08-23-11 - Painting

People who paint their house themselves are making a mistake. When you count the materials, the tools/equipment, all the time to buy things and learn how to do it (*), and then do it, it's clearly a huge net loss even if you make almost $0 per hour (by almost $0 I mean less than $50). But most of all, you do a shitty job. (* = most people don't actually spend much time learning how to do it, they think they can just slap some paint up however). When shopping for houses, I would say a good 90% had some DIY painting and it was almost always epically shitty. Streaky with obvious brush marks, too thin with the previous color showing through, not primed right and peeling, or perhaps most commonly, not prepped right, so they just painted right over nails and tape and bad splotchy patch jobs without prepping the walls at all. When you depreciate the value for how shitty the job is, the DIY paint job is worth about as much as a kick in the nuts.

In general, the whole Home Depot / DIY movement is a real fucking tragedy. Not just for the peace and quiet of neighborhoods, nor just for the quality of dinner party conversation, but most of all for the innocent houses which have your shitty amateur work inflicted on them.

I've been using day labor painters, but I don't particularly recommend it. I think it was good for me, because I got a lot of really nasty clean-up work done as part of the paint prep (which normal pro painters would refuse to do), but if it was just for the painting, not so great. The main problem is that you have to be there to supervise all the time, which is a massive time cost.

In general, I hate dealing with anyone who is paid hourly. I like to pay by the job, and if you take longer, or if you fuck it up and have to redo part of it, then you should get paid *less* for inconveneniencing me, not more!

Anyway, some random painting tips to self even though I swear not to do this ever again :

1. Buy way more of everything than you think you need. Way more. I mean *way* more. You think you need 2 rolls of blue tape, buy 20. If you don't use them, you can just return them. If you don't you will wind up having to run to the store to buy more of something, which is a huge time waster. Buy lots of brushes, tools, equipment, all kinds of shit that you think you probably won't need, just to have it on hand in case you do.

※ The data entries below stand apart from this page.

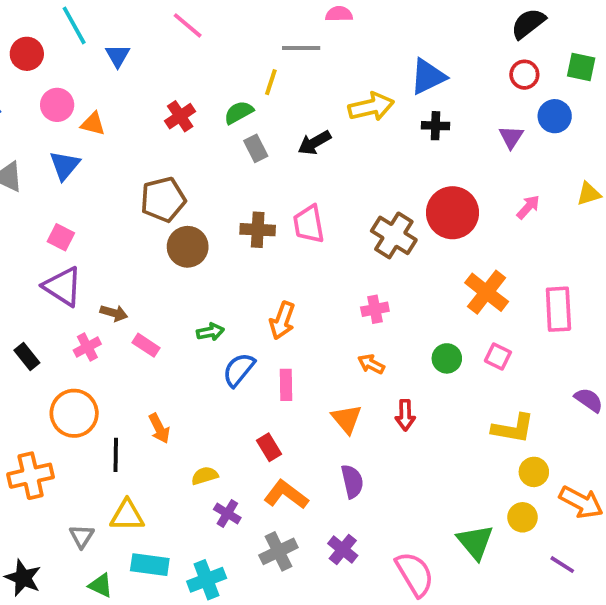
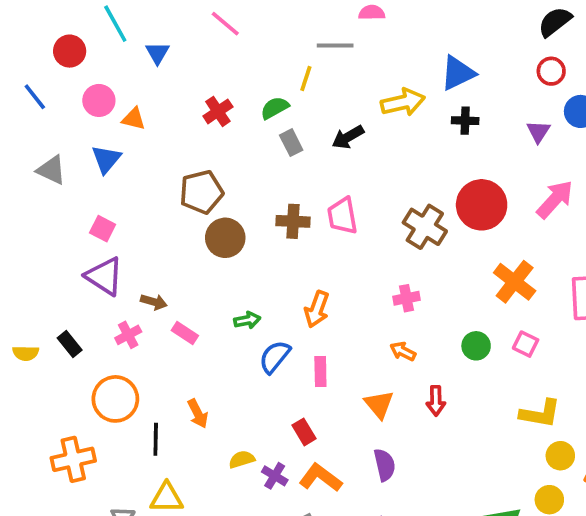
pink arrow: (528, 207) -> (555, 199), size x1.6
purple cross: (227, 514) -> (275, 476), moved

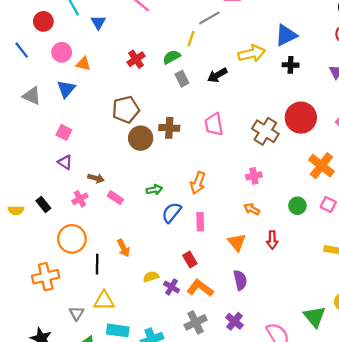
gray line: (335, 46) -> (209, 18), turned -30
brown cross: (293, 221) -> (169, 128), moved
purple triangle: (104, 276) -> (65, 162), size x0.6

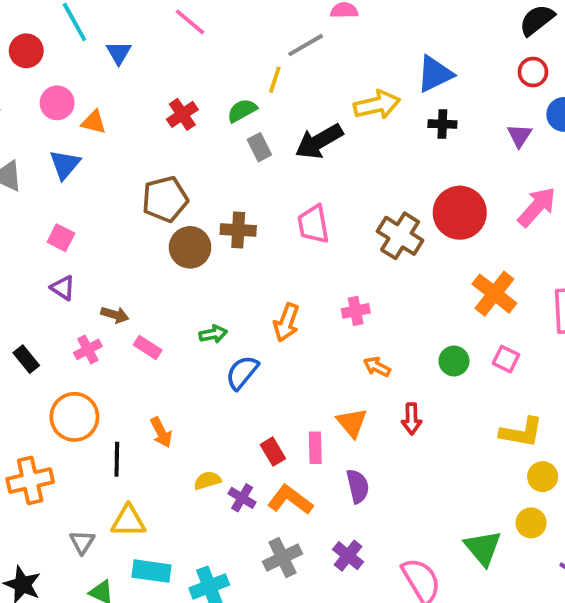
black arrow: (217, 75) -> (319, 141), size x1.4
pink cross: (254, 176) -> (356, 311), moved
pink rectangle: (200, 222) -> (315, 448), moved

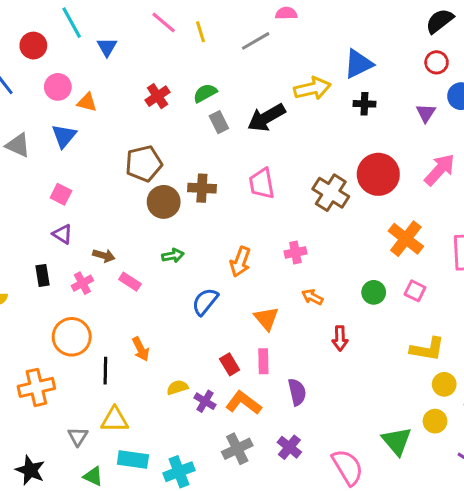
yellow line: (275, 80) -> (200, 32), moved, turned -35
green arrow: (213, 334) -> (173, 256), moved
black rectangle: (26, 359) -> (43, 275), moved, turned 30
orange triangle: (352, 423) -> (266, 318), moved

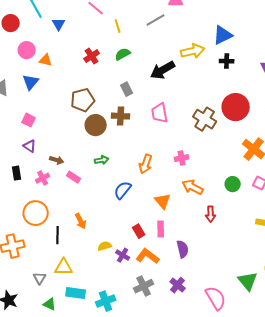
yellow line: (200, 32) -> (118, 26), moved
gray rectangle: (219, 122) -> (127, 89), moved
orange arrow: (312, 297) -> (193, 187), size x1.5

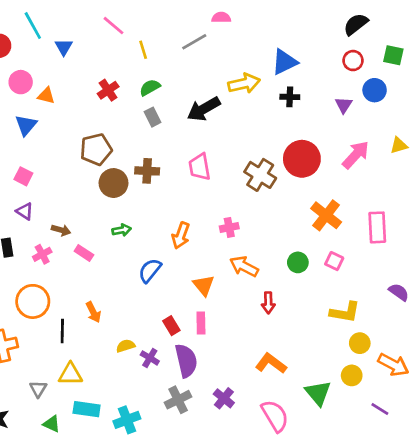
gray rectangle: (127, 89) -> (153, 117), moved
purple semicircle: (183, 249) -> (186, 361), moved, size x1.4
orange L-shape: (148, 256) -> (271, 363), moved

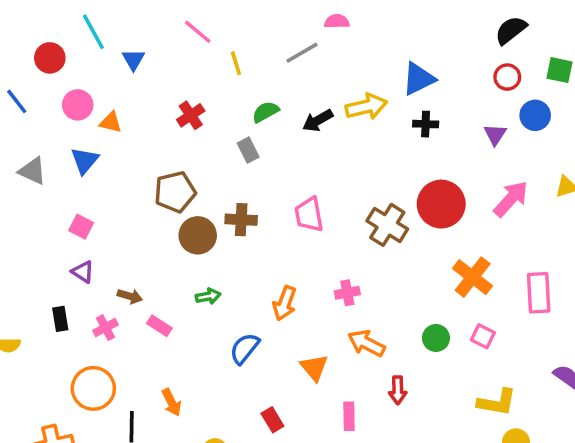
green semicircle: (150, 87) -> (266, 112), moved
black arrow: (204, 109) -> (318, 121), moved, size x0.7
pink rectangle: (201, 323) -> (349, 416), moved

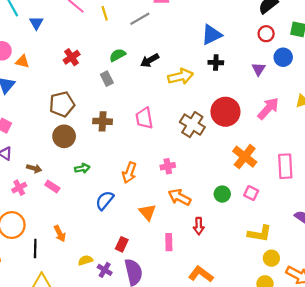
yellow line: (236, 63) -> (105, 13), moved
yellow arrow: (366, 107) -> (181, 76), moved
brown circle: (198, 235) -> (64, 136), moved
red rectangle: (272, 420) -> (122, 244), turned 56

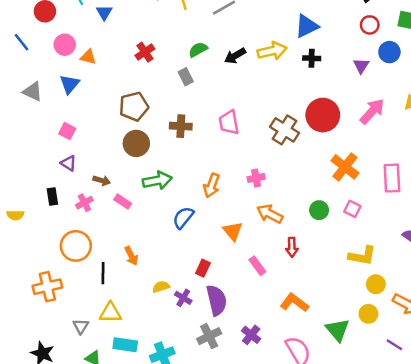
yellow arrow: (181, 76) -> (272, 51), moved
green arrow: (82, 168) -> (157, 180), size x1.6
pink rectangle: (169, 242) -> (257, 266), turned -35

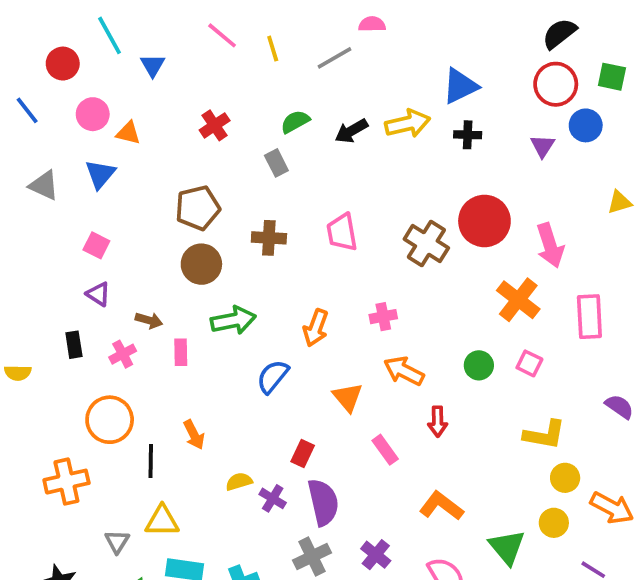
red circle: (370, 25) -> (556, 84), size x1.5
pink arrow: (372, 111) -> (550, 245), moved, turned 120
pink rectangle: (123, 201) -> (181, 352), turned 56

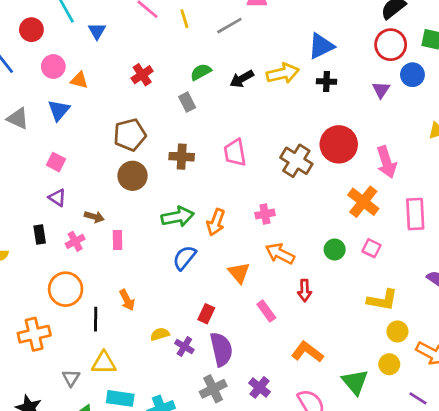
green arrow: (233, 320) -> (178, 217), moved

2. Cover all the floors. I know you think you are saving time by only covering the floors near the walls you are painting, but you will get paint in places you don't expect, and then spend way more time cleaning it up than if you just covered all the floors.

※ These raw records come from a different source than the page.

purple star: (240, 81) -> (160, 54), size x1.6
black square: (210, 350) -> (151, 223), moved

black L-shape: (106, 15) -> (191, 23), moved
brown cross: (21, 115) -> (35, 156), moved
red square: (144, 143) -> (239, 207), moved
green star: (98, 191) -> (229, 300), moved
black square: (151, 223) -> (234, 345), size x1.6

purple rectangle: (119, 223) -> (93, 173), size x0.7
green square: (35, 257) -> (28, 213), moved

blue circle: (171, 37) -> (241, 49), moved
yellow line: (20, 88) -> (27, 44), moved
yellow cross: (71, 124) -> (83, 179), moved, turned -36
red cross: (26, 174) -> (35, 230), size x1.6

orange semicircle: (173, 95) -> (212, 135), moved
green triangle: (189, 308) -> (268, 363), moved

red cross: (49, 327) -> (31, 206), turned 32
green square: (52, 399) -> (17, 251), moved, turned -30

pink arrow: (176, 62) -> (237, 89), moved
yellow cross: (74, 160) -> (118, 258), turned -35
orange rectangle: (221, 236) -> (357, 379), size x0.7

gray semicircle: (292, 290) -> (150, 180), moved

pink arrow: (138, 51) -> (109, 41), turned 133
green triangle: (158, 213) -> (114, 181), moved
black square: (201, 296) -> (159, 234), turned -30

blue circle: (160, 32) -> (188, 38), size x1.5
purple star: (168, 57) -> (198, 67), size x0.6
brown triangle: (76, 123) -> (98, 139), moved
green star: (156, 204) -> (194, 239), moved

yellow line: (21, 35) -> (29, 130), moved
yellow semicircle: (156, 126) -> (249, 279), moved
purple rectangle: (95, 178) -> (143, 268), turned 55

3. When buying more of a certain paint, make sure you check the code # on the can. Don't just buy more "Brand X latex white" , because there might actually be 4 variants of that which are not clearly labelled as being different. Every paint can has a code to uniquely identify it.

4. IMO avoid oil-based paints and primers for interiors. The thickness/durability benefits are not really worth the cleanup pain vs. modern good water/latex based paints. (painting a boat or some such shit might be a different story)

5. Foam brushes are good for tiny touch-up jobs. For painting edges of walls, or anything where you are applying a decent amount of paint, a good quality bristle is the way to go.

In general the mistakes are so predictable and obvious and yet you will almost certainly make them : eg. time saved by doing less prep costs you more time in the end, money spent on cheap equipment is lost back in wasted time, etc.

Also in general, I think it's very fucked up that so many home owners take all the time to learn to do this shit and DIY it; WTF; isn't this what civilization and capitalism is for? specialization for increased efficiency? where did it go wrong?


billyzelsnack said...

Home maintenance and building shit is my way of being macho. haha. I do draw the line at working on the car. Fuck that.

IvyMike said...

For home improvements, you usually have to pick from two bad options: A) pay someone else, who may indeed have the skills, but certainly doesn't give a shit about how things turn out; B) do it yourself, which is the opposite: concerned about the outcome but unskilled.